The purpose of this R package (likely to undergo a name change…) is to:
- provide a (currently) faster alternative to the R package
auk
for importing and munging the large eBird datasets*. - integrate the BBS and eBird observation datasets for use in hierarchical modeling efforts by assigning point-referenced data to a gridded surface.
- provide modeling workflow for analysing spatio-temporal dynamics in Nimble or JAGS.
*@cboettig and @amstrimas are currently developing an
auk
alternative,birddb
. It is likely that, once stable, this R package will usebirddb
as dependency for eBird import and manipulation. For now, however, the functions herein provide a much faster alternative toauk
.
Download development version from GitHub with:
remotes::install_github("trashbirdecology/bbsebird")
Prior to using this package, you must have downloaded eBird data. To
request and download eBird observations, visit the eBird
website. Credentials are required, and
may take up to a few business days for approval, depending on use case.
For more information on the eBird data see the eBird website, or visit
the repository for the Cornell Lab of Ornithology’s offical R package
for munging eBird data,
auk
.
When your account is approved, you will gain access to the eBird Basic Database (EBD). This package requires two components of the EBD to be saved to local file:
- the observations (i.e. counts)
- the sampling events (i.e. information about the observation process)
pkgs <- c("bbsebird")
lapply(pkgs, require, character.only = TRUE, quietly = TRUE)
rm(pkgs)
If using this README, this is the only RMD chunk you shoudl have to edit. Most important are where the eBird data and BBS shapefiles are stored (dir.orig.data) and where you wish to save resulting data/models (dir.proj). The latter need not exist – if it does not exist the package will create the directory for you.
crs.target = 4326 #target CRS for all created spatial layers
grid.size = 0.5 # size in decimal degrees (for US/CAN a good est is 1.00dec deg == 111.11km)

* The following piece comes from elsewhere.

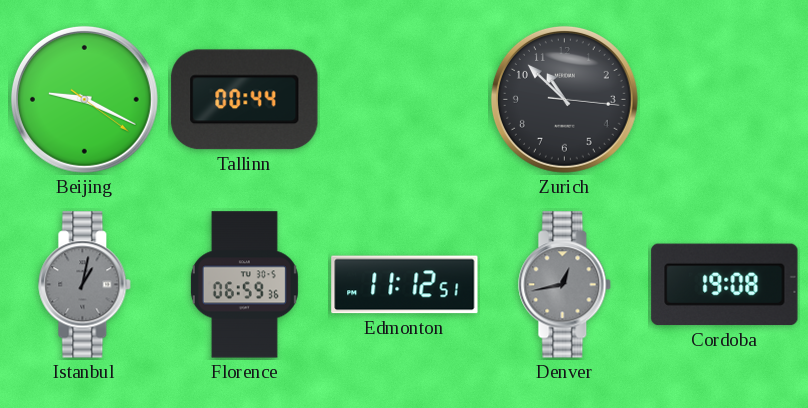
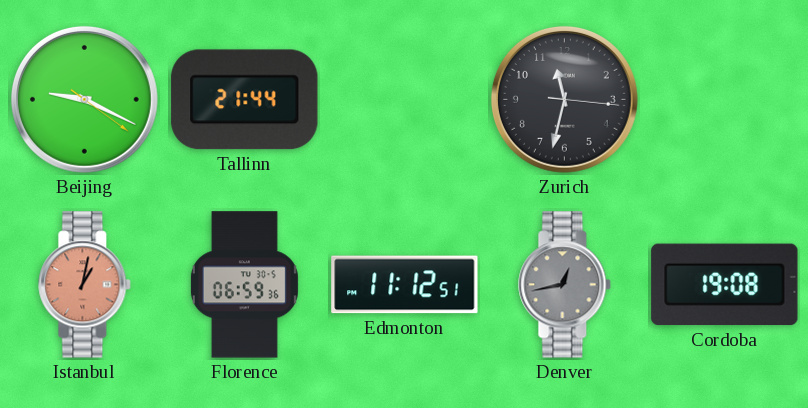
Tallinn: 00:44 -> 21:44
Zurich: 10:52 -> 11:32
Istanbul dial: grey -> salmon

species = c("wood thrush", "woothr")
mmyyyy = "dec-2021" # the month and year of the eBird data downloads on file
years = 2008:2019
countries = c("US") ## string of countries Call /code{bbsebird::iso.codes} to find relevant
states = c("us-wv")
ydays = 91:245
max.birds.checklist = 55 ## maximum number of birds within a single eBird checklist (removes any over
max.checklists = 10
This chunk will create new environmental variables for project and data directories based on the project directory and data directory specified above.

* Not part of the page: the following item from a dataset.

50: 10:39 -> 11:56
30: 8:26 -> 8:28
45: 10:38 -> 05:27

# set_proj_shorthand: this will make all directories within a new dir in dir.proj. this is useful for iterating over species/time/space and saving all resulting information in those directories.
if (!is.na(pmatch("C:/Users/aroyle", getwd()))){
setwd("C:/users/aroyle/OneDrive - DOI/AAAA-IntegratedModels")}else{
if (!is.na(pmatch("C:/Users/jburnett", getwd()))){ # use na because if FALSE does not return as logical..

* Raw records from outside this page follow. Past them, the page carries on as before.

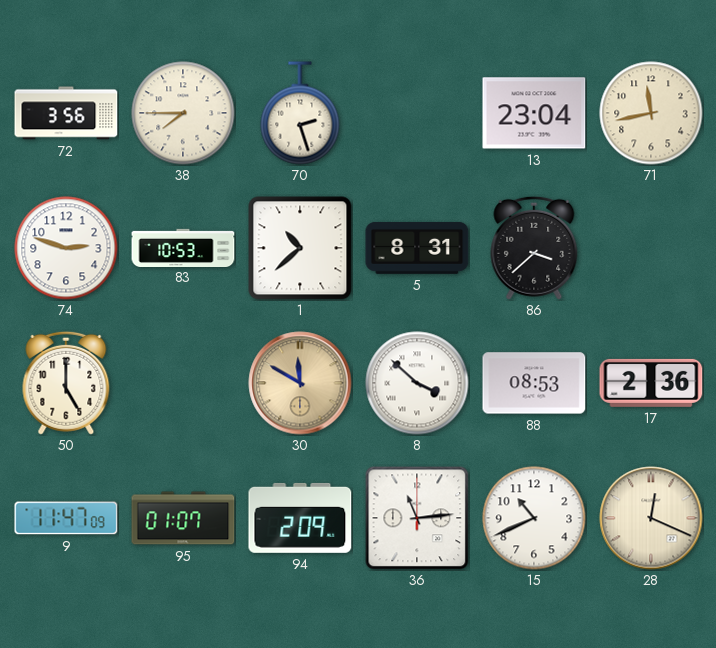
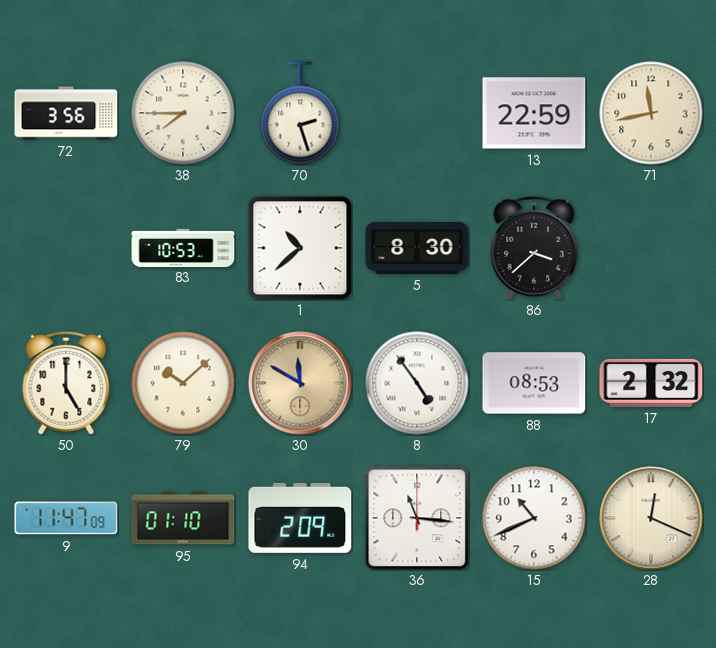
13: 23:04 -> 22:59
74: 2:48 -> none
5: 8:31 -> 8:30
79: none -> 10:08
8: 3:52 -> 4:54
17: 2:36 -> 2:32
95: 01:07 -> 01:10
36: 11:14 -> 11:16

if(Sys.info()[1] == "Linux") {dir.proj <- "/home/jburnett/integratedmodels/"}
if(Sys.info()[4] == "IGSACEESLTAROYB") #JLB's SAS comp
dir.proj <- "C:/Users/jburnett/DOI/Royle, Andy - AAAA-IntegratedModels/"
if(Sys.info()[4] == "IGSACEESWSWLIN8") # Bill Link's Comp
dir.proj <- "C:/Users/jburnett/DOI/Royle, Andy - AAAA-IntegratedModels/"
}}
dir.orig.data <- paste0(dir.proj,"/dataorig") # ebird data + bbs routes
## subdir.proj is optional but recommended when creating data/models for different species, regions, and/or grid cell sizes...
subdir.proj <-
set_proj_shorthand(
species = species,
countries = countries,
states = states,
grid.size = grid.size,
years = years
)
## if ebird and/or bbs route files don't exist in dir.orig.data this will throw a warning.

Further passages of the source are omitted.